### [Directions for this task]
Starting with the line that contains "Встроенный в ручку", copy every line through the end of the listing, exactly and only those. No pictures should appear in the copy.

### [Data for this exercise]

- - - - -

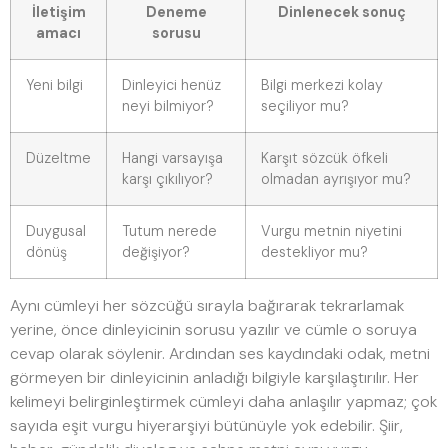
İletişim
Deneme
Dinlenecek sonuç
amacı
sorusu
Yeni bilgi
Dinleyici henüz
Bilgi merkezi kolay
neyi bilmiyor?
seçiliyor mu?
Düzeltme
Hangi varsayışa
Karşıt sözcük öfkeli
karşı çıkılıyor?
olmadan ayrışıyor mu?
Duygusal
Tutum nerede
Vurgu metnin niyetini
dönüş
değişiyor?
destekliyor mu?
Aynı cümleyi her sözcüğü sırayla bağırarak tekrarlamak
yerine, önce dinleyicinin sorusu yazılır ve cümle o soruya
cevap olarak söylenir. Ardından ses kaydındaki odak, metni
görmeyen bir dinleyicinin anladığı bilgiyle karşılaştırılır. Her
kelimeyi belirginleştirmek cümleyi daha anlaşılır yapmaz; çok
sayıda eşit vurgu hiyerarşiyi bütünüyle yok edebilir. Şiir,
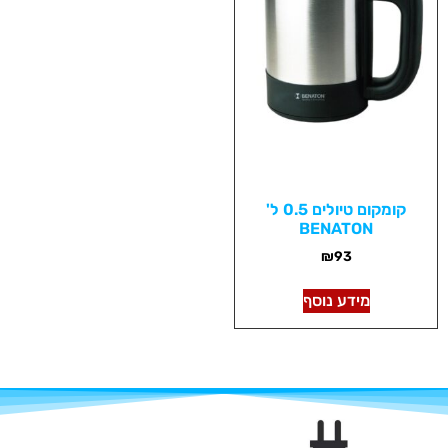
קומקום טיולים 0.5 ל'
BENATON
₪
93
מידע נוסף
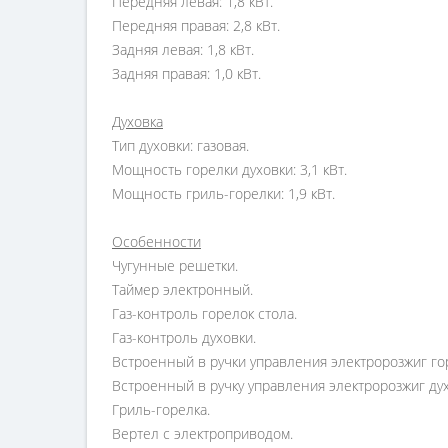
Передняя левая: 1,8 кВт.
Передняя правая: 2,8 кВт.
Задняя левая: 1,8 кВт.
Задняя правая: 1,0 кВт.
Духовка
Тип духовки: газовая.
Мощность горелки духовки: 3,1 кВт.
Мощность гриль-горелки: 1,9 кВт.
Особенности
Чугунные решетки.
Таймер электронный.
Газ-контроль горелок стола.
Газ-контроль духовки.
Встроенный в ручки управления электророзжиг гор
Встроенный в ручку управления электророзжиг дух
Гриль-горелка.
Вертел с электроприводом.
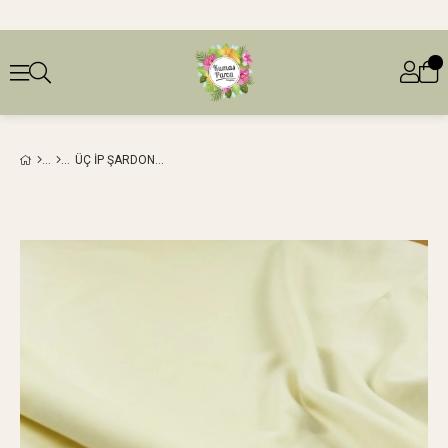
ÜÇ İP ŞARDONLU PENYE YUMUŞACIK KREM ILE EKRU ARASI RENKTE (EN 150 CM X BOY 150 CM)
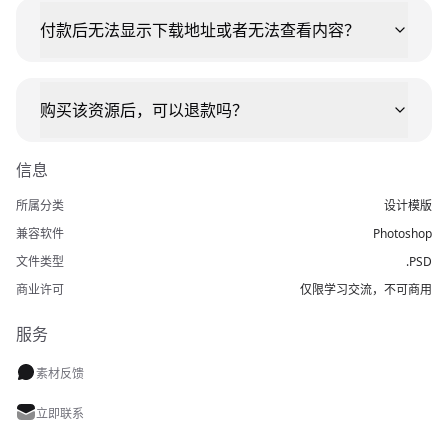
付款后无法显示下载地址或者无法查看内容？
购买该资源后，可以退款吗？
信息
所属分类
设计模版
兼容软件
Photoshop
文件类型
.PSD
商业许可
仅限学习交流，不可商用
服务
素材反馈
立即联系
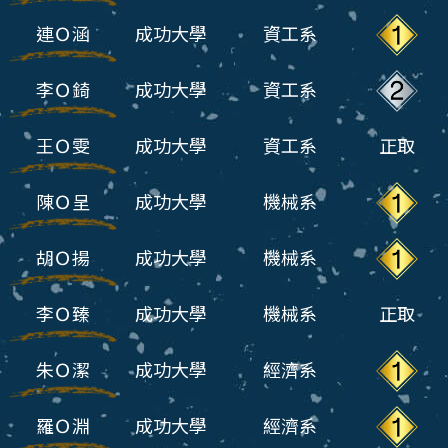
連Ｏ涵
成功大學
資工系
李Ｏ錡
成功大學
資工系
王Ｏ雯
成功大學
資工系
正取
陳Ｏ呈
成功大學
機械系
胡Ｏ揚
成功大學
機械系
李Ｏ臻
成功大學
機械系
正取
朱Ｏ潔
成功大學
經濟系
羅Ｏ淵
成功大學
經濟系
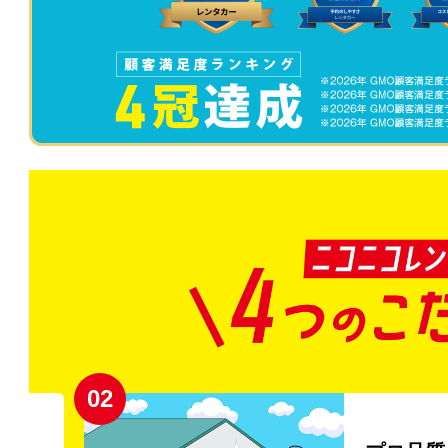
02
円〜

- - - - -

### [Answer below]
Встроенный в ручку управления электророзжиг дух
Гриль-горелка.
Вертел с электроприводом.
ÜÇ İP ŞARDONLU PENYE YUMUŞACIK KREM ILE EKRU ARASI RENKTE (EN 150 CM X BOY 150 CM)
付款后无法显示下载地址或者无法查看内容？
购买该资源后，可以退款吗？
信息
所属分类
设计模版
兼容软件
Photoshop
文件类型
.PSD
商业许可
仅限学习交流，不可商用
服务
素材反馈
立即联系
連Ｏ涵
成功大學
資工系
李Ｏ錡
成功大學
資工系
王Ｏ雯
成功大學
資工系
正取
陳Ｏ呈
成功大學
機械系
胡Ｏ揚
成功大學
機械系
李Ｏ臻
成功大學
機械系
正取
朱Ｏ潔
成功大學
經濟系
羅Ｏ淵
成功大學
經濟系
02
円〜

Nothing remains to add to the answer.